Genre: Action RPG
Year: 1995
Developed by: Square
Published by: Square
Platforms: SNES
Feeling Like: The Secret of Japan

I don’t even pretend to know a lot about Japanese-only video games. Up until my early 20’s, I just assumed everything was released everywhere. I mean, lots of people all over the world played and loved them. I knew electricity existed in other countries and surely they could find a TV. I had no idea how much effort, planning, translation, forecasting, localization, marketing and time goes into advertising and publishing games on a global scale. It’s a monumental task even today, resulting in a lot of reasons why companies might decide not to bring a title stateside.

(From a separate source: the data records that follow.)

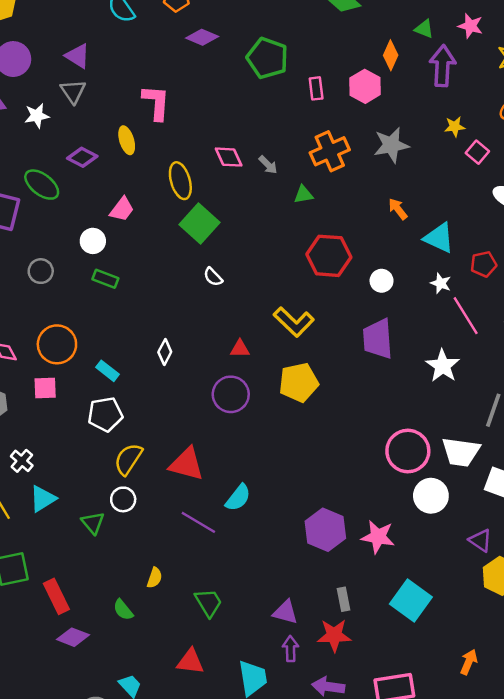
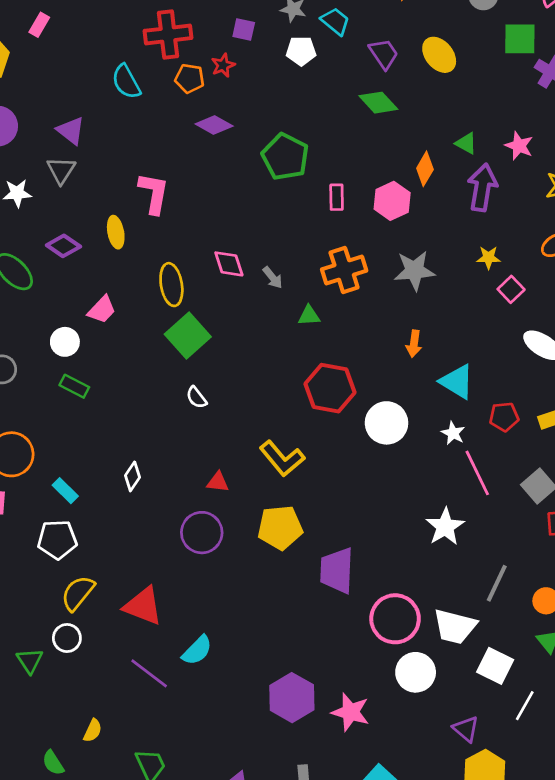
orange arrow: (398, 209) -> (414, 344), turned -140
white circle: (382, 281) -> (387, 423), size x1.6
purple trapezoid: (378, 339) -> (337, 570), moved

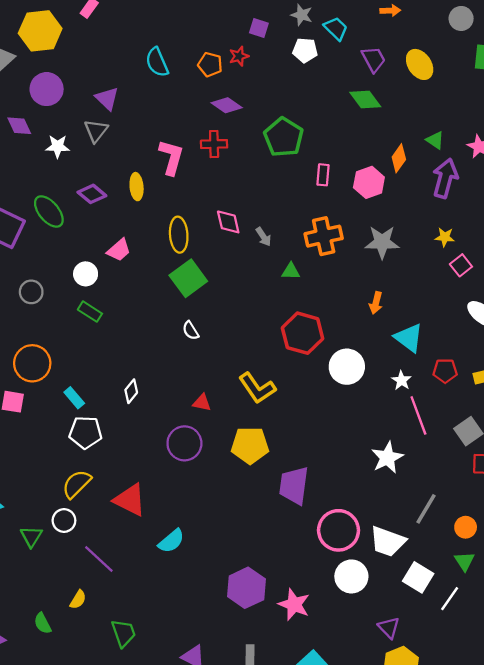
red cross: (168, 34) -> (214, 144), moved, size x0.7
white pentagon: (57, 540) -> (86, 432), moved
purple line: (149, 673) -> (99, 559), moved
white line: (525, 706) -> (450, 599), moved

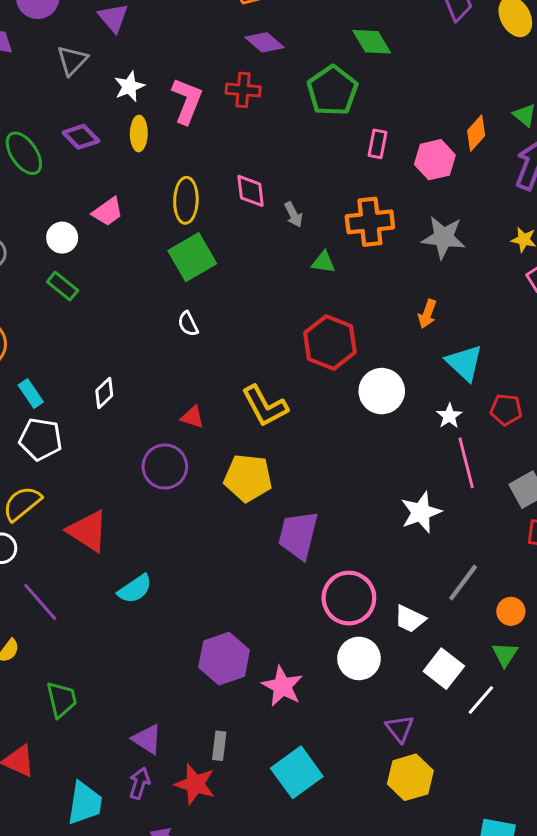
green diamond: (365, 99) -> (372, 42), moved
gray triangle: (96, 131) -> (72, 60), moved
white star: (58, 146) -> (129, 86), moved, turned -30
white trapezoid: (388, 541) -> (410, 619), size x0.7

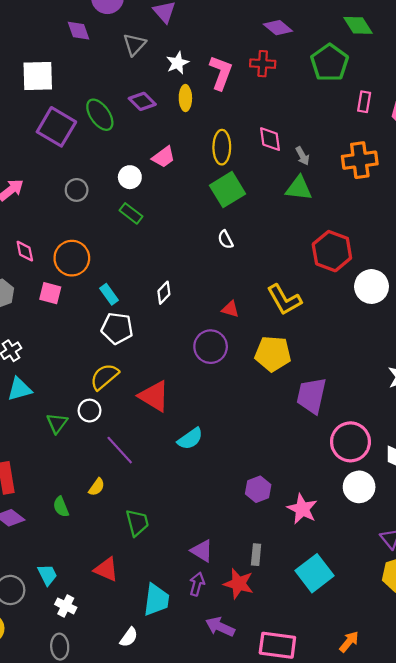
green triangle: (323, 262) -> (299, 188), moved, size x1.5
purple hexagon: (224, 659) -> (258, 489), size x0.7

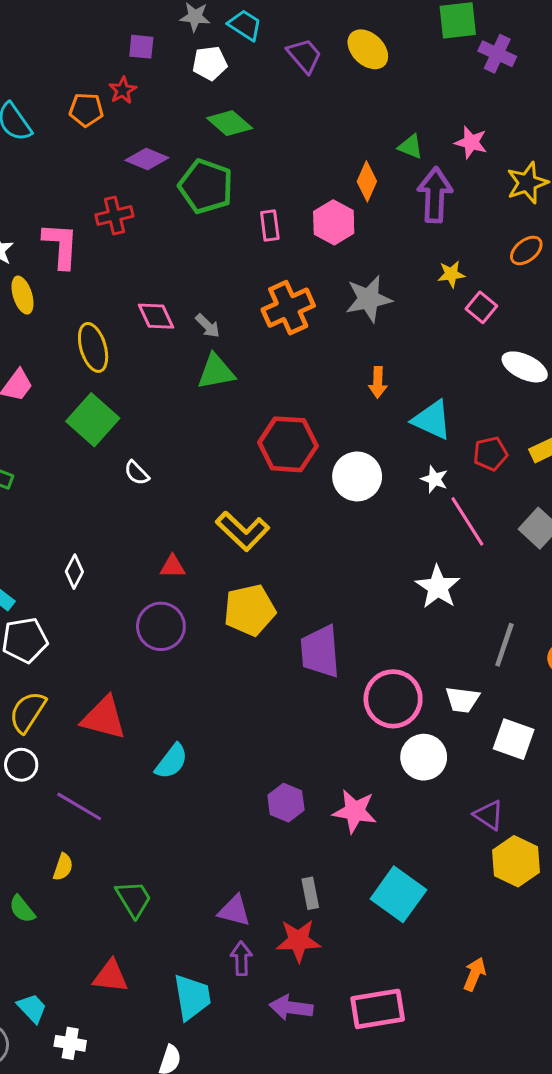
purple diamond: (278, 28) -> (147, 159), moved
green square: (227, 190) -> (93, 420), moved

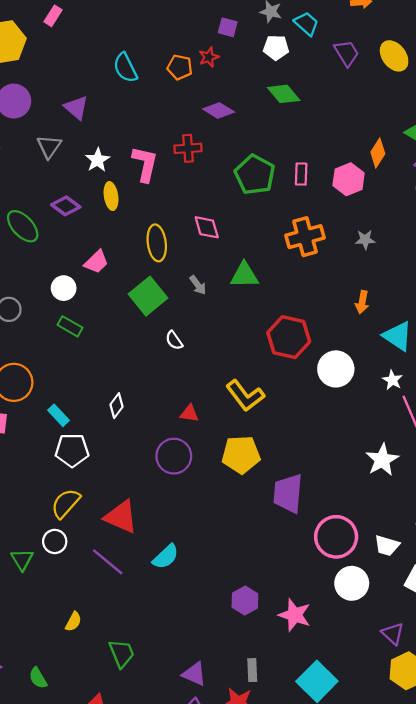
green pentagon: (206, 186) -> (255, 175), moved
gray star: (369, 299) -> (365, 240), size x0.6
gray arrow: (208, 326) -> (198, 285), moved
purple line: (79, 806) -> (108, 562), moved
green semicircle: (22, 909) -> (38, 678), moved

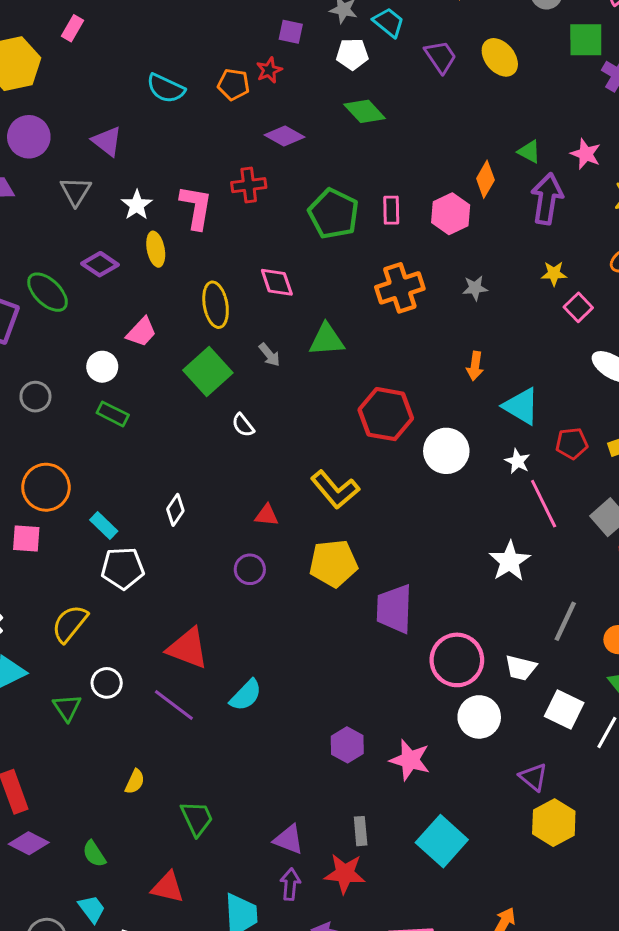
cyan semicircle: (125, 68) -> (166, 88), turned -36
purple circle: (174, 456) -> (250, 569), size x0.7
yellow semicircle: (66, 503) -> (70, 624), moved

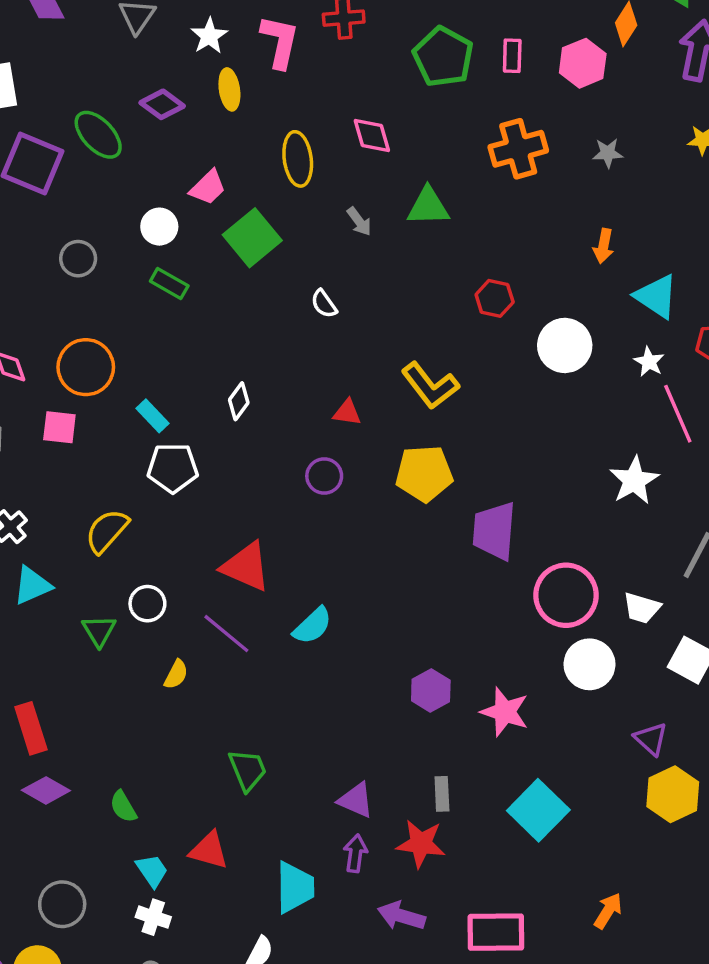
green square: (208, 371) -> (252, 238), moved
red hexagon: (386, 414) -> (495, 298), size x0.6
yellow semicircle: (135, 782) -> (176, 674), moved
cyan trapezoid: (92, 909) -> (152, 871), moved

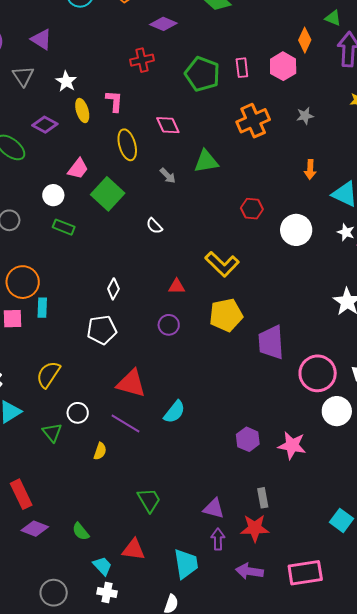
pink L-shape: (280, 42) -> (114, 101), moved, size x0.7
cyan rectangle: (153, 416) -> (42, 308), moved, turned 54
white pentagon: (173, 468) -> (102, 330), moved
cyan square: (538, 810) -> (341, 520), moved, size x0.7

Unlike my awesome friends at Michibiku, I remain uneducated and unaware of the backstory behind games that are made, and stay, in Japan. There are thousands of them, and more than a few are a step above average. Live a Live, Mother, and Bahamut Lagoon to name a few. I never got a chance to try any of these out, but in the year 2000 a fan translation was released online for Seiken Densetsu 3, the sequel to the extremely stateside and extremely popular Secret of Mana. After a short 15 years of twiddling my thumbs and reading about the game’s history, I decided to give it a try. Upon completing the game, I’m going to have to remind myself that just because a game wasn’t available to me as a kid in Canada, doesn’t mean I won’t appreciate it as an adult (in Canada).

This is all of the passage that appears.